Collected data
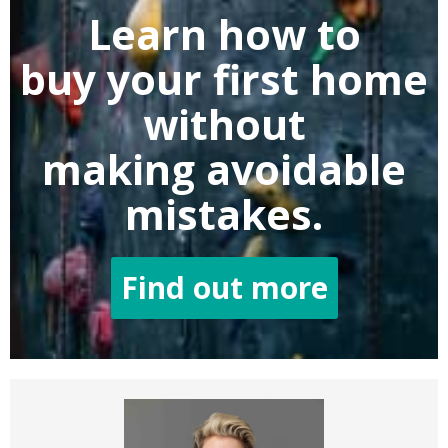
Learn how to
buy
your first home
without
making
avoidable
mistakes.
Find out more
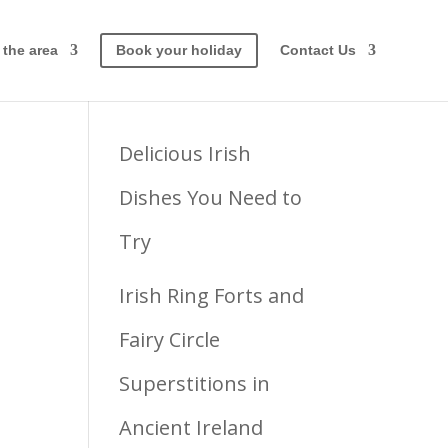
 the area
Book your holiday
Contact Us
Latest posts
Delicious Irish
Dishes You Need to
Try
y
Irish Ring Forts and
Fairy Circle
Superstitions in
Ancient Ireland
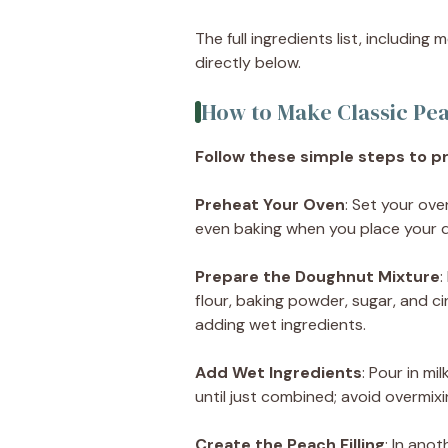
The full ingredients list, including
directly below.
How to Make Classic Pe
Follow these simple steps to pr
Preheat Your Oven
: Set your ove
even baking when you place your d
Prepare the Doughnut Mixture
:
flour, baking powder, sugar, and c
adding wet ingredients.
Add Wet Ingredients
: Pour in mi
until just combined; avoid overmixin
Create the Peach Filling
: In ano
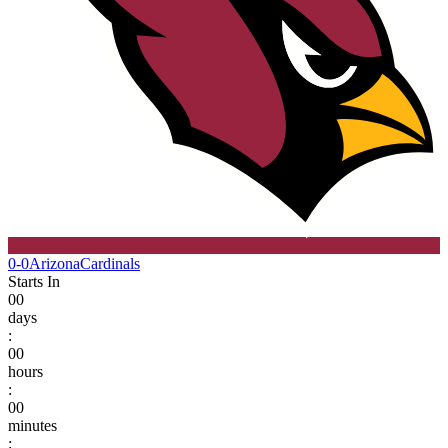
0-0
Arizona
Cardinals
Starts In
00
days
:
00
hours
:
00
minutes
:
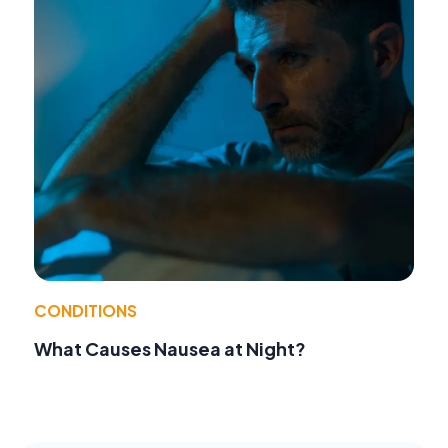
CONDITIONS
What Causes Nausea at Night?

### What is expected:
Your answer must be an exact copy of the lines from the one with "Dishes You Need to" through the final line of the data, both included, without any pictures.

### Your response:
Dishes You Need to
Try
y
Irish Ring Forts and
Fairy Circle
Superstitions in
Ancient Ireland
The full ingredients list, including
directly below.
How to Make Classic Pe
Follow these simple steps to pr
Preheat Your Oven
: Set your ove
even baking when you place your d
Prepare the Doughnut Mixture
:
flour, baking powder, sugar, and c
adding wet ingredients.
Add Wet Ingredients
: Pour in mi
until just combined; avoid overmixin
Create the Peach Filling
: In ano
0-0
Arizona
Cardinals
Starts In
00
days
:
00
hours
:
00
minutes
:
CONDITIONS
What Causes Nausea at Night?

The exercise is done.